Abstract
Background
Sigmoid volvulus is an uncommon cause of bowel obstruction that is historically associated with high morbidity and mortality. The objective of this study was to evaluate contemporary management of sigmoid volvulus and the safety of primary anastomosis in patients with sigmoid volvulus.
Methods
The National Surgical Quality Improvement Project from 2012 to 2015 was queried for patients with colonic volvulus who underwent left-sided colonic resection. A propensity score-matched analysis was performed to compare patients with sigmoid volvulus undergoing colectomy with primary anastomosis without proximal diversion to colectomy with end colostomy.
Results
Two thousand five hundred thirty-eight patients with sigmoid volvulus were included for analysis. Patients had a median age of 68 years (interquartile range, 55–80) and 79% were fully independent preoperatively. Fifty-one percent of operations were performed emergently.
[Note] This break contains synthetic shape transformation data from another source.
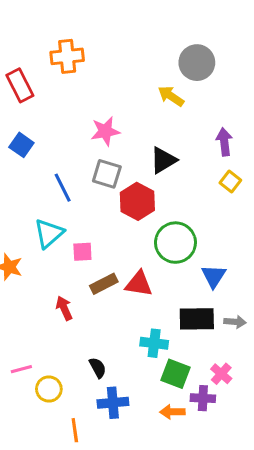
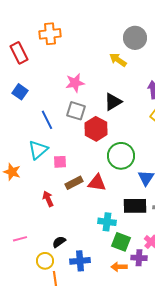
black semicircle: (98, 368) -> (59, 242), moved, turned -96
yellow circle: (49, 389) -> (45, 261), moved

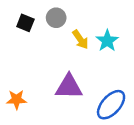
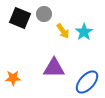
black square: (25, 23) -> (20, 18), size x1.5

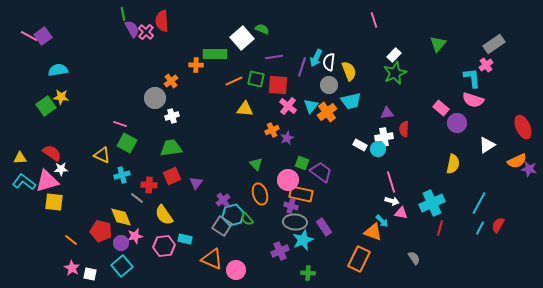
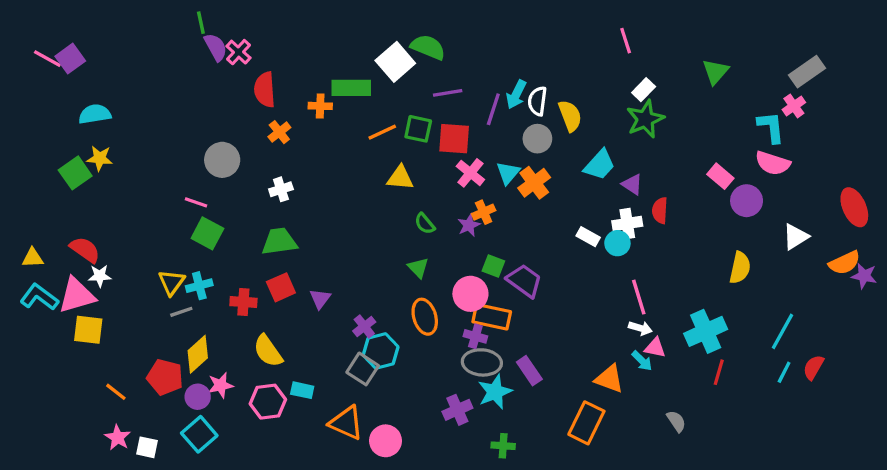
pink line: (374, 20) -> (626, 41), moved
red semicircle: (162, 21) -> (265, 90), moved
green semicircle: (262, 29) -> (428, 47), size x1.5
gray circle: (155, 98) -> (222, 160), moved
cyan trapezoid: (351, 101) -> (599, 165), moved, turned -35
purple triangle: (387, 113) -> (632, 184), turned 40
orange cross: (272, 130) -> (484, 212), moved
yellow triangle: (102, 155) -> (172, 282), moved, turned 42
gray line: (137, 198) -> (181, 312), moved, turned -56
yellow diamond: (121, 217) -> (198, 354), turned 70
green semicircle: (247, 219) -> (425, 224), moved
cyan arrow: (382, 221) -> (642, 361), moved

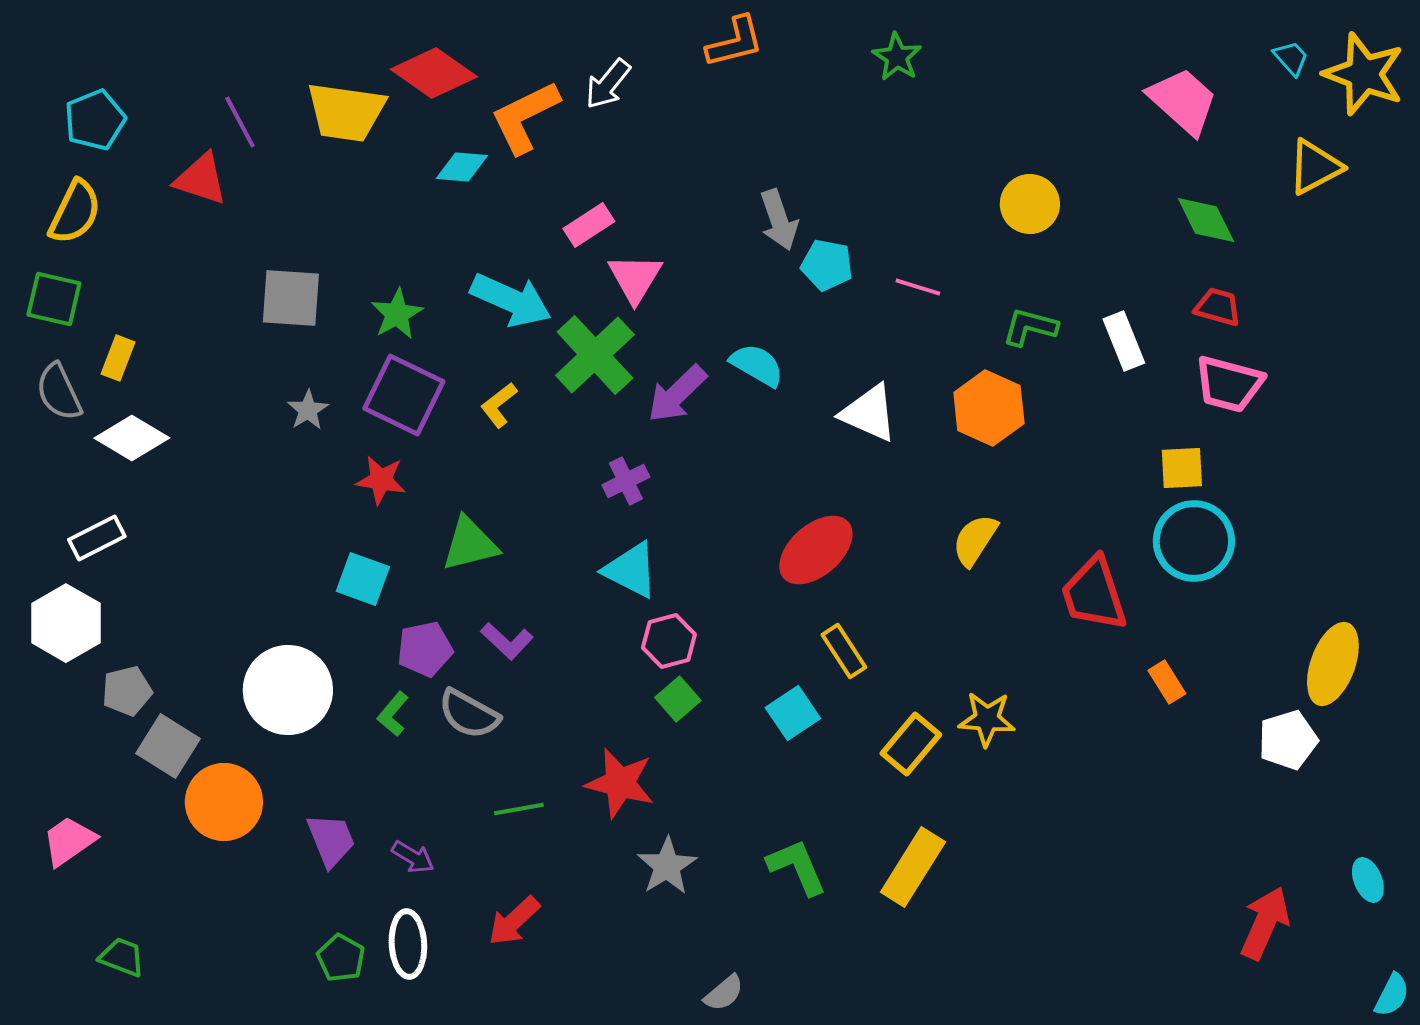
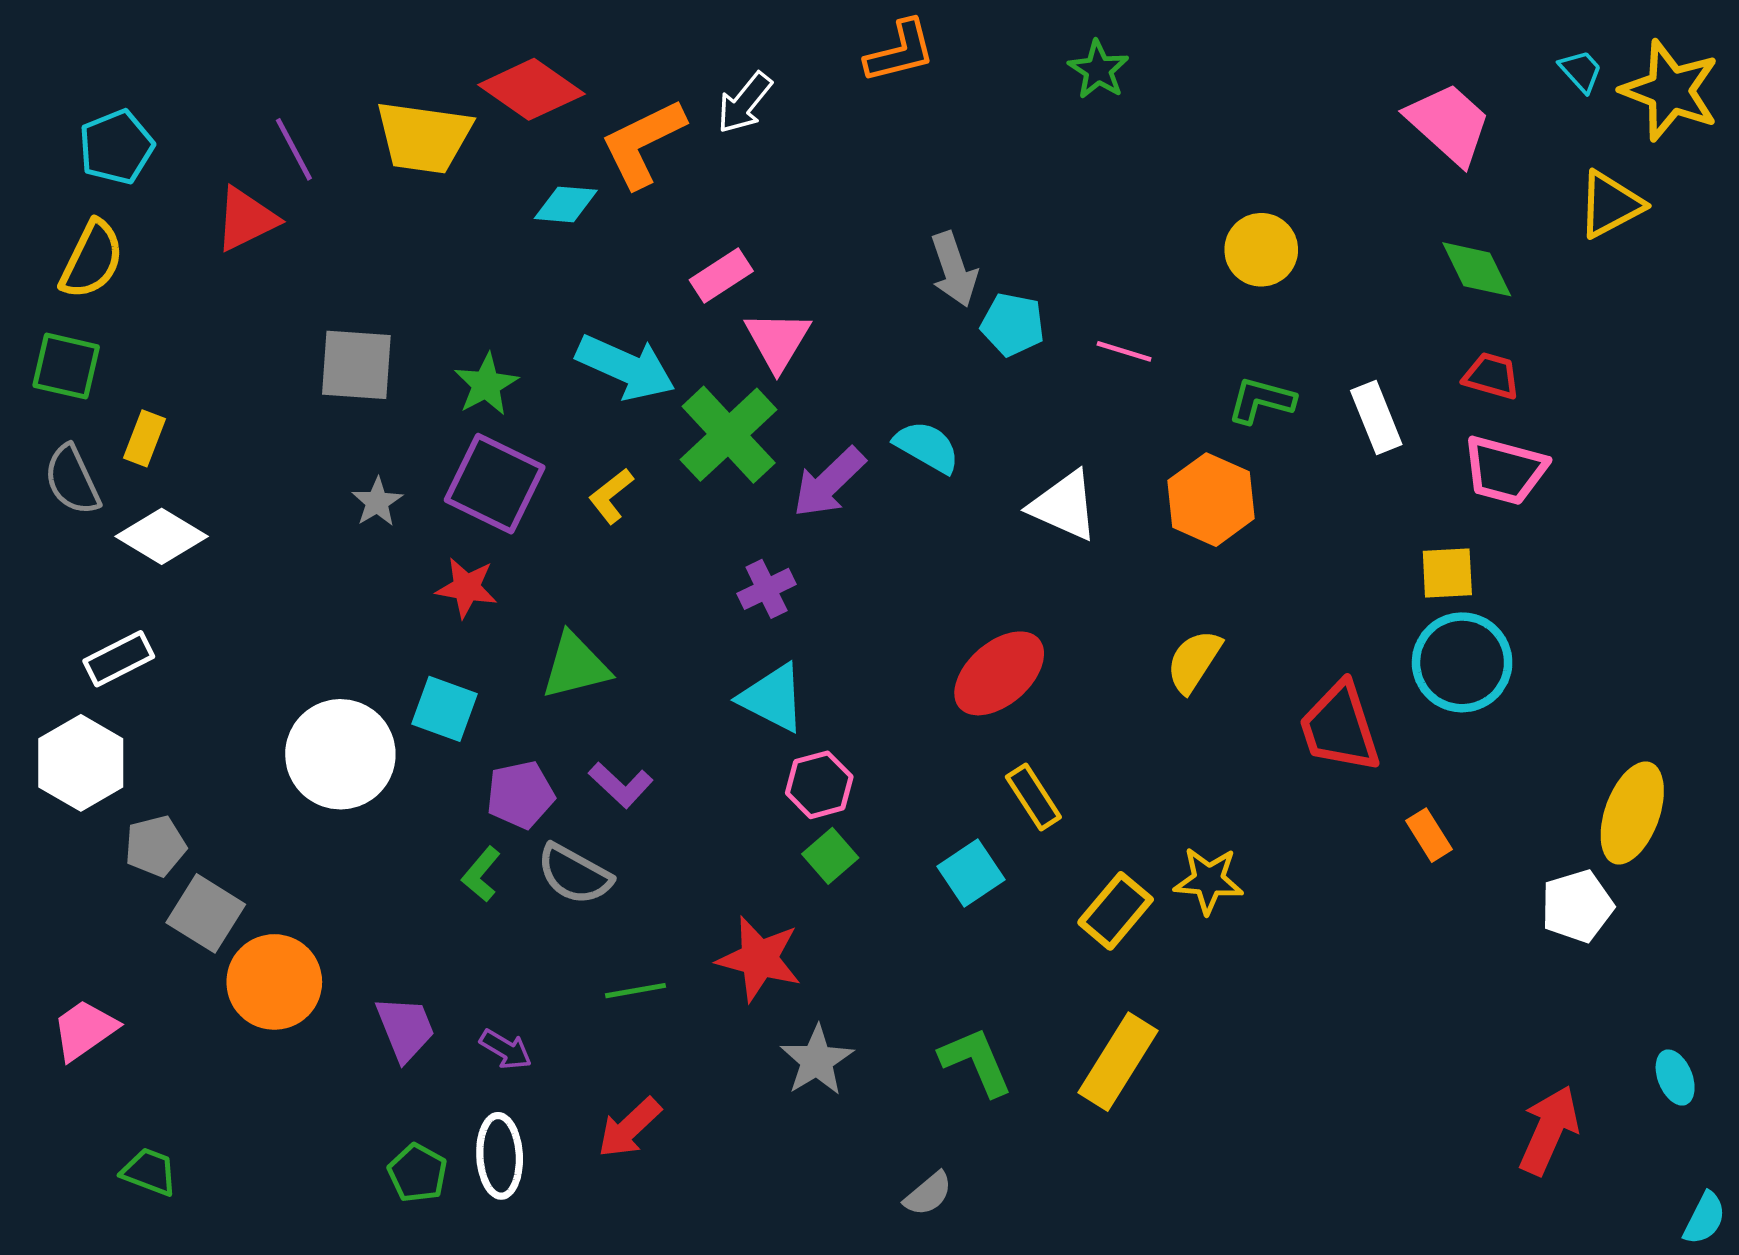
red triangle: (201, 179) -> (246, 219), turned -44
white circle: (288, 690) -> (340, 754), moved
gray semicircle: (724, 993) -> (928, 1194), moved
One thousand eight hundred thirteen (71%) patients underwent colectomy with anastomosis, 240 (10%) colectomy with anastomosis and proximal diversion, and 485 (19%) colectomy with end colostomy. Overall, 30-day mortality and morbidity were 5 and 40%, respectively. After propensity score matching, mortality, overall morbidity, and serious morbidity were similar between groups.
Conclusions
Sigmoid volvulus occurs in elderly and debilitated patients with significant morbidity, mortality, and lifestyle implications. In selected patients, anastomosis without proximal diversion in patients with sigmoid volvulus results in similar outcomes to colectomy with end colostomy.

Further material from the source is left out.